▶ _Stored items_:
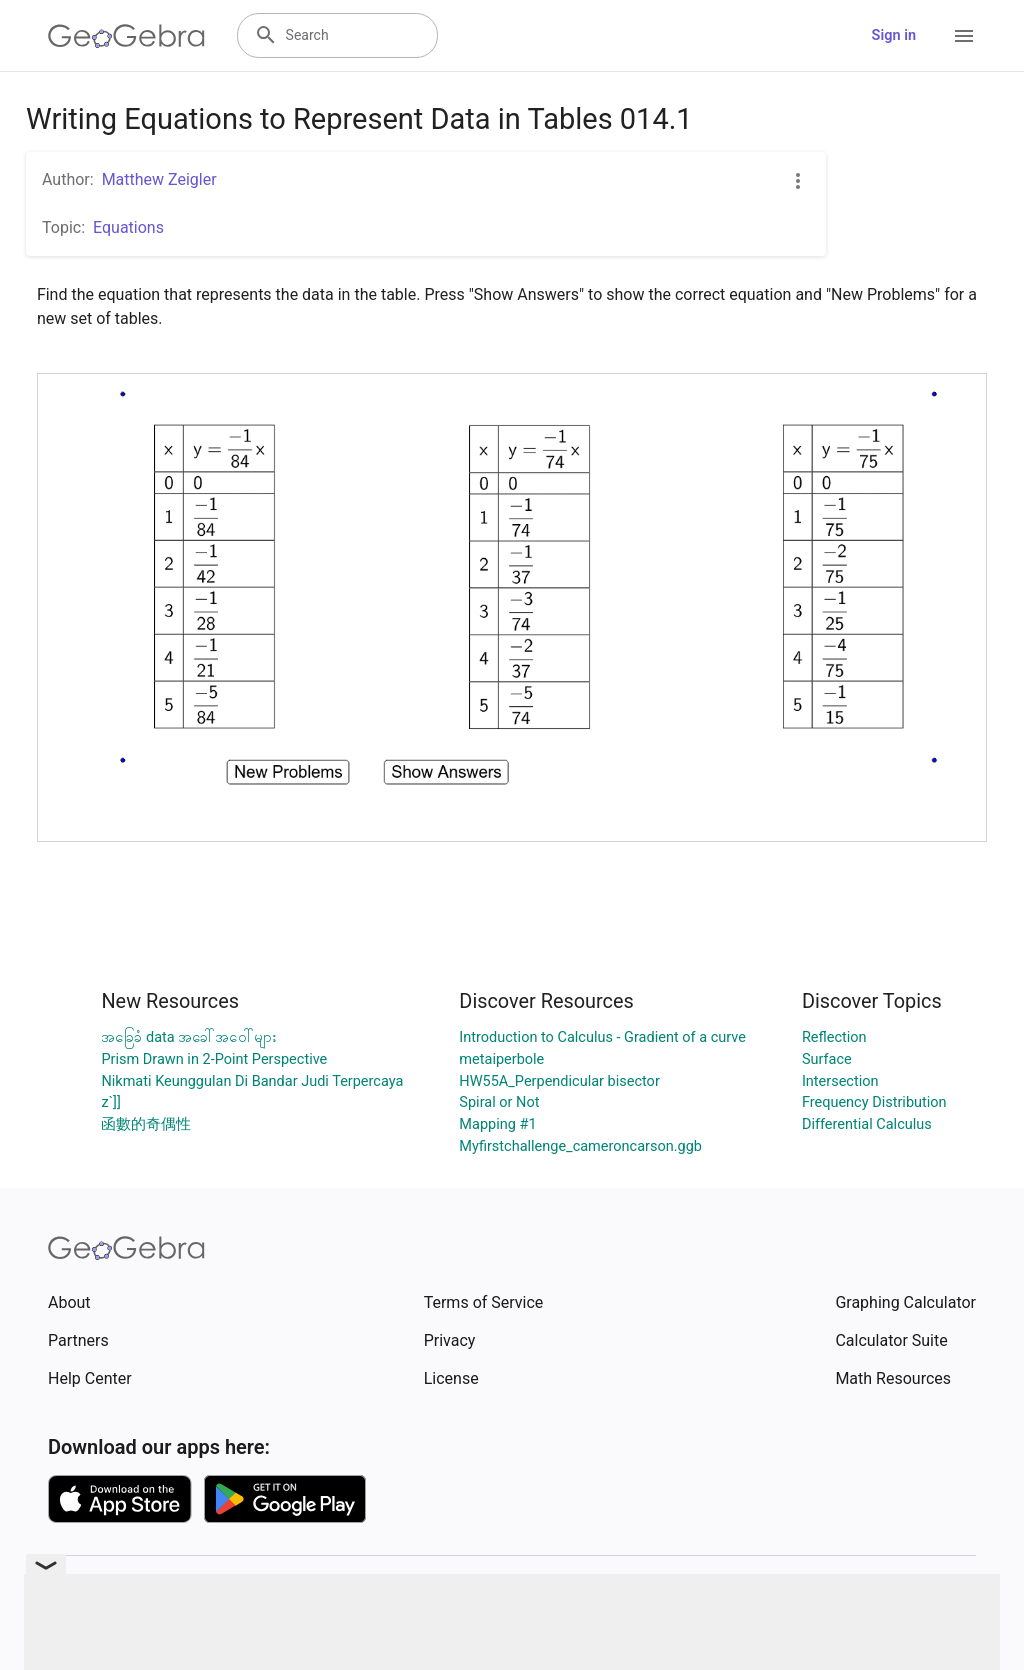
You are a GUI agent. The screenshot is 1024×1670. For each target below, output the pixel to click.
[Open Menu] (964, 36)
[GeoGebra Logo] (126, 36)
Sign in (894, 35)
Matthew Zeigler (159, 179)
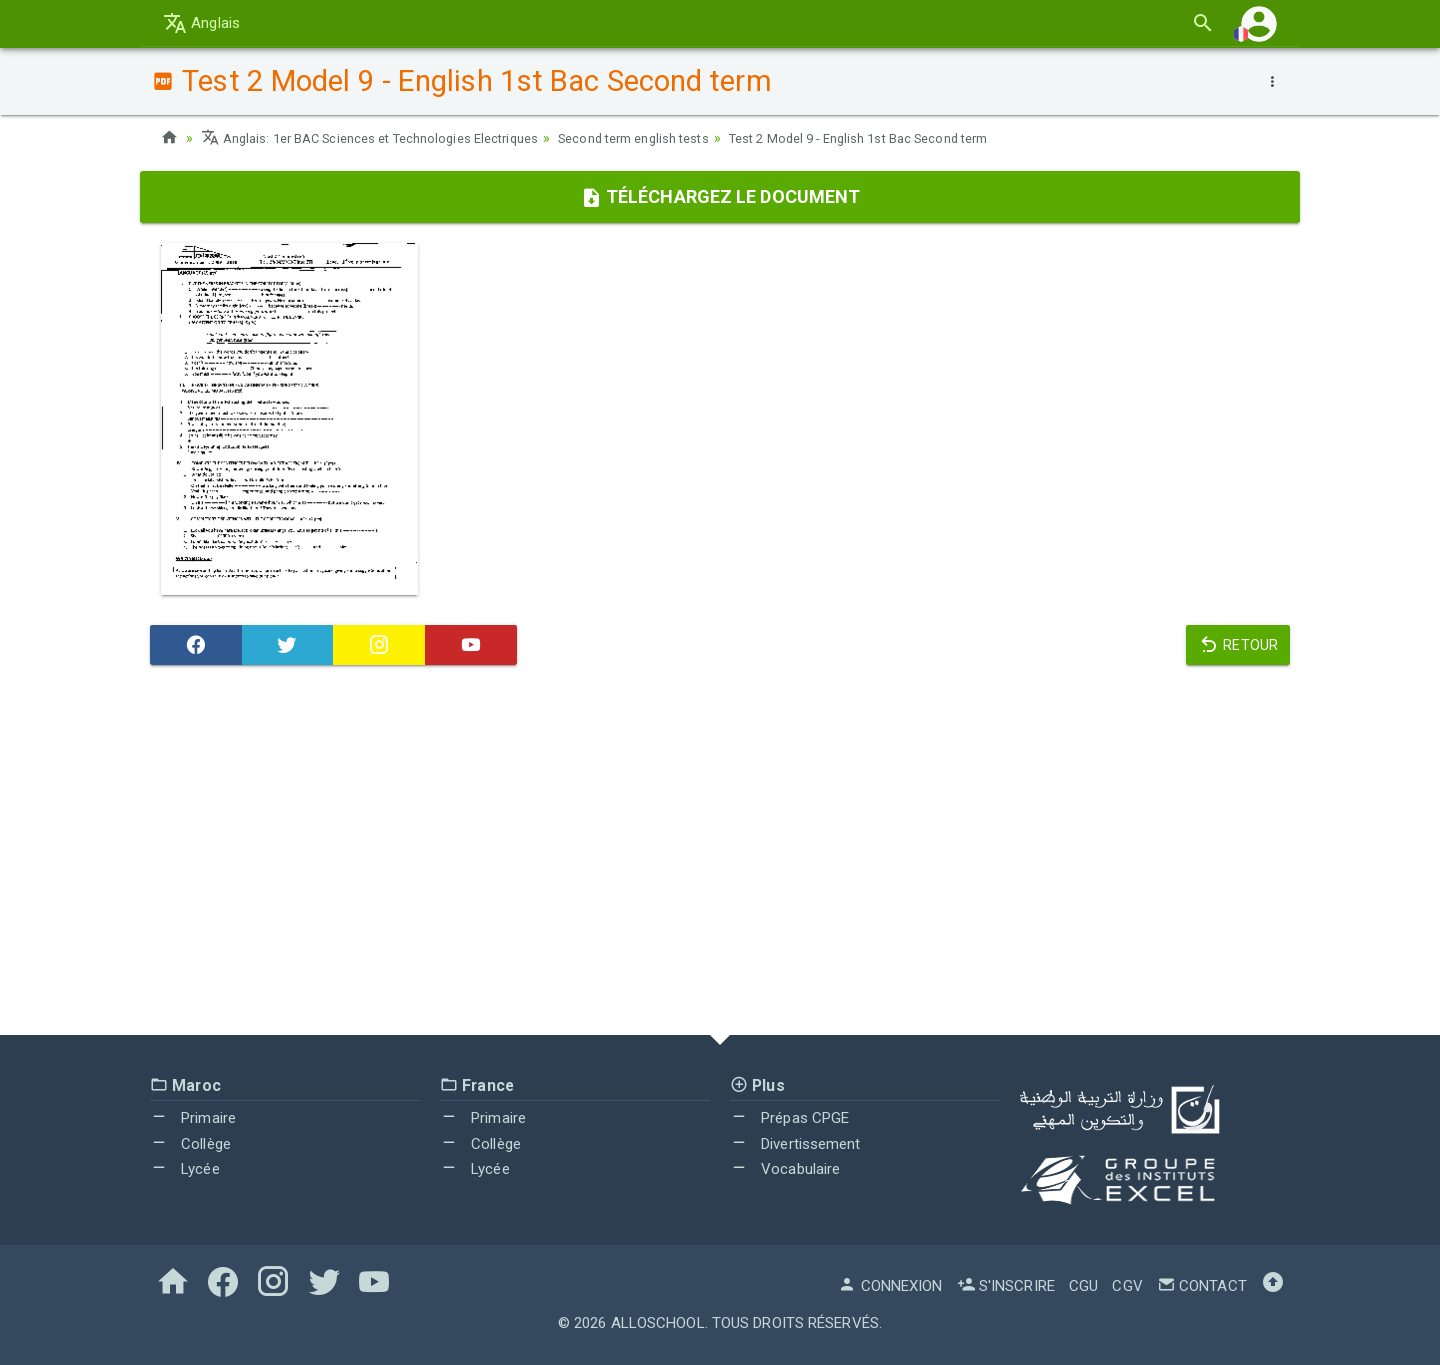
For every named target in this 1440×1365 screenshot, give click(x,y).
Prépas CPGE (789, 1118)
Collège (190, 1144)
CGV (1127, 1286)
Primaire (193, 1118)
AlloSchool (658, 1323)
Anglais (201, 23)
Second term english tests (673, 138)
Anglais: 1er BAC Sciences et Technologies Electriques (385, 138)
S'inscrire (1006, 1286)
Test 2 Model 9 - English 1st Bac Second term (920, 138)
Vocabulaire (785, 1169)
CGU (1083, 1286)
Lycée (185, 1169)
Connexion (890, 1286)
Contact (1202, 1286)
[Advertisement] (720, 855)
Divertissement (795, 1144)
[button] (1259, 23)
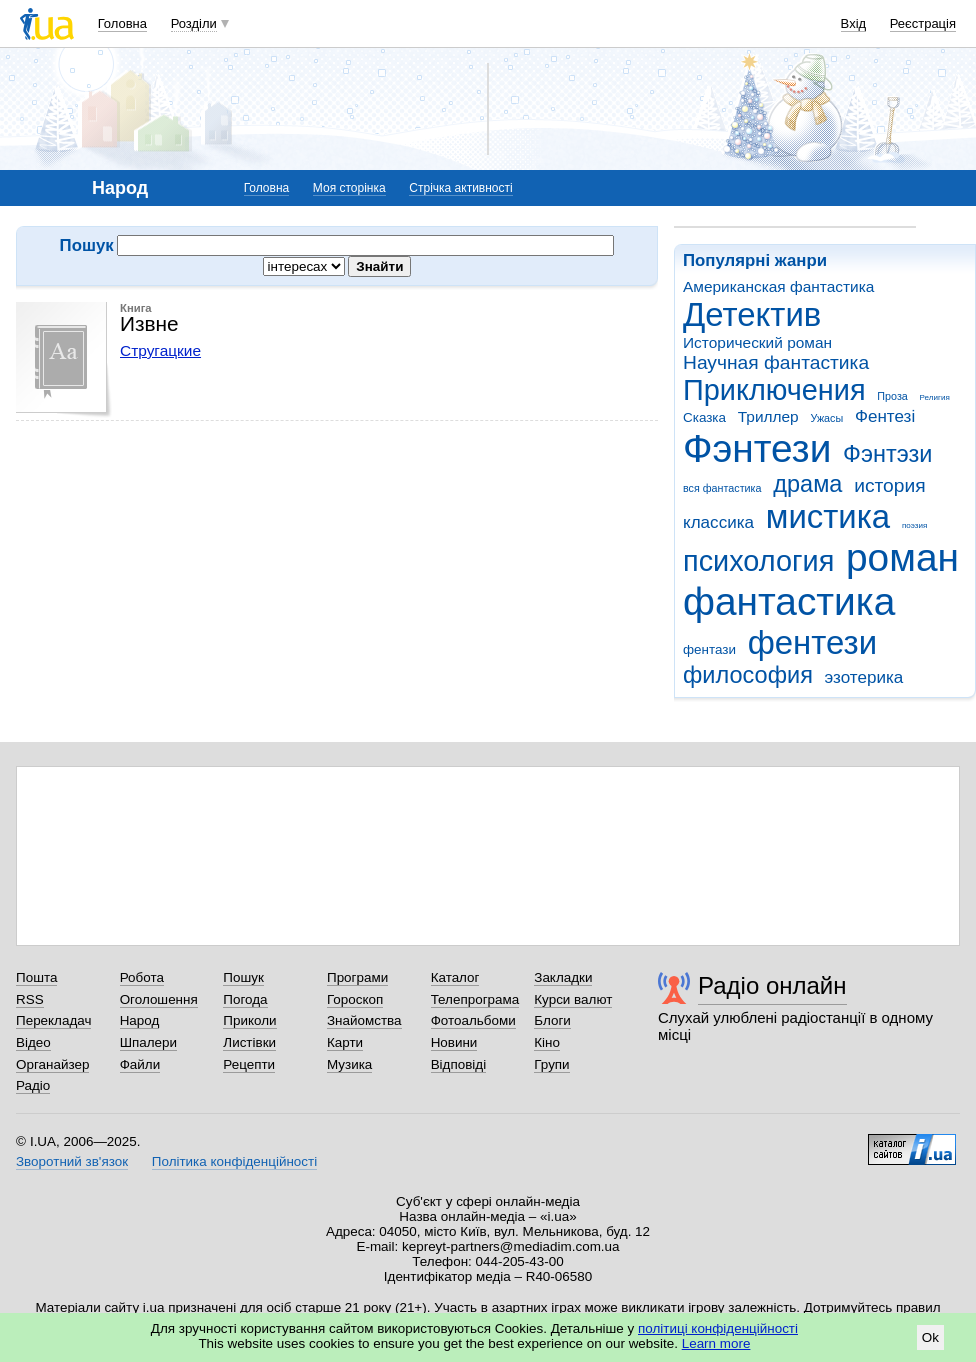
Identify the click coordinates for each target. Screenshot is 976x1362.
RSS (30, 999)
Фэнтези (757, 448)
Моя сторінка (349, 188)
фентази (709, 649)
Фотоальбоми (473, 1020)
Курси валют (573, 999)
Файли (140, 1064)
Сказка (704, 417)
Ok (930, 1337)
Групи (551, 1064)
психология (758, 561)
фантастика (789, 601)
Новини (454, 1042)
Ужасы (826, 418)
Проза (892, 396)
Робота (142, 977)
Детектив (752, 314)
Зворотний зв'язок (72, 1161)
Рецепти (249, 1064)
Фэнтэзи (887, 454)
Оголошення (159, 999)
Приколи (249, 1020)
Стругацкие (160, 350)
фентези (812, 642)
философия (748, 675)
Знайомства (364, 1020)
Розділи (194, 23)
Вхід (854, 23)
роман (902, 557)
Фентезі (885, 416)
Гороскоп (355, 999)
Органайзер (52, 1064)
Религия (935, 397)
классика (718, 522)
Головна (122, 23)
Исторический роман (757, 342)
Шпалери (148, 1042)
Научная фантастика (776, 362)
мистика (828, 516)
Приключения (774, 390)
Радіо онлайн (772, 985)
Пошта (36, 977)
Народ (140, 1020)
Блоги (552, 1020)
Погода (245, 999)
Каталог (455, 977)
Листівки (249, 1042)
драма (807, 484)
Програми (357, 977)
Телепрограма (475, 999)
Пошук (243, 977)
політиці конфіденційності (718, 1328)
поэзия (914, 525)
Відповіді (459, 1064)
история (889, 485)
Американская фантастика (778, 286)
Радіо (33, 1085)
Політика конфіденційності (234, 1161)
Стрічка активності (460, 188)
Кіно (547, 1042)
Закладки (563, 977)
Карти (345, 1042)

▶ _The problem_: Your copy should match the data above exactly, apart from the pictures.

▶ _Answer space_:
You are a GUI agent. The screenshot is 1024×1670. For each target below, output the pixel to click.
[Open Menu] (964, 36)
[GeoGebra Logo] (126, 36)
Sign in (894, 35)
Matthew Zeigler (159, 179)
For every named target in this 1440×1365 screenshot, give click(x,y).
Prépas CPGE (789, 1118)
Collège (190, 1144)
CGV (1127, 1286)
Primaire (193, 1118)
AlloSchool (658, 1323)
Anglais (201, 23)
Second term english tests (673, 138)
Anglais: 1er BAC Sciences et Technologies Electriques (385, 138)
S'inscrire (1006, 1286)
Test 2 Model 9 - English 1st Bac Second term (920, 138)
Vocabulaire (785, 1169)
CGU (1083, 1286)
Lycée (185, 1169)
Connexion (890, 1286)
Contact (1202, 1286)
[Advertisement] (720, 855)
Divertissement (795, 1144)
[button] (1259, 23)
Identify the click coordinates for each target. Screenshot is 976x1362.
RSS (30, 999)
Фэнтези (757, 448)
Моя сторінка (349, 188)
фентази (709, 649)
Фотоальбоми (473, 1020)
Курси валют (573, 999)
Файли (140, 1064)
Сказка (704, 417)
Ok (930, 1337)
Групи (551, 1064)
психология (758, 561)
фантастика (789, 601)
Новини (454, 1042)
Ужасы (826, 418)
Проза (892, 396)
Робота (142, 977)
Детектив (752, 314)
Зворотний зв'язок (72, 1161)
Рецепти (249, 1064)
Фэнтэзи (887, 454)
Оголошення (159, 999)
Приколи (249, 1020)
Стругацкие (160, 350)
фентези (812, 642)
философия (748, 675)
Знайомства (364, 1020)
Розділи (194, 23)
Вхід (854, 23)
роман (902, 557)
Фентезі (885, 416)
Гороскоп (355, 999)
Органайзер (52, 1064)
Религия (935, 397)
классика (718, 522)
Головна (122, 23)
Исторический роман (757, 342)
Шпалери (148, 1042)
Научная фантастика (776, 362)
мистика (828, 516)
Приключения (774, 390)
Радіо онлайн (772, 985)
Пошта (36, 977)
Народ (140, 1020)
Блоги (552, 1020)
Погода (245, 999)
Каталог (455, 977)
Листівки (249, 1042)
драма (807, 484)
Програми (357, 977)
Телепрограма (475, 999)
Пошук (243, 977)
політиці конфіденційності (718, 1328)
поэзия (914, 525)
Відповіді (459, 1064)
история (889, 485)
Американская фантастика (778, 286)
Радіо (33, 1085)
Політика конфіденційності (234, 1161)
Стрічка активності (460, 188)
Кіно (547, 1042)
Закладки (563, 977)
Карти (345, 1042)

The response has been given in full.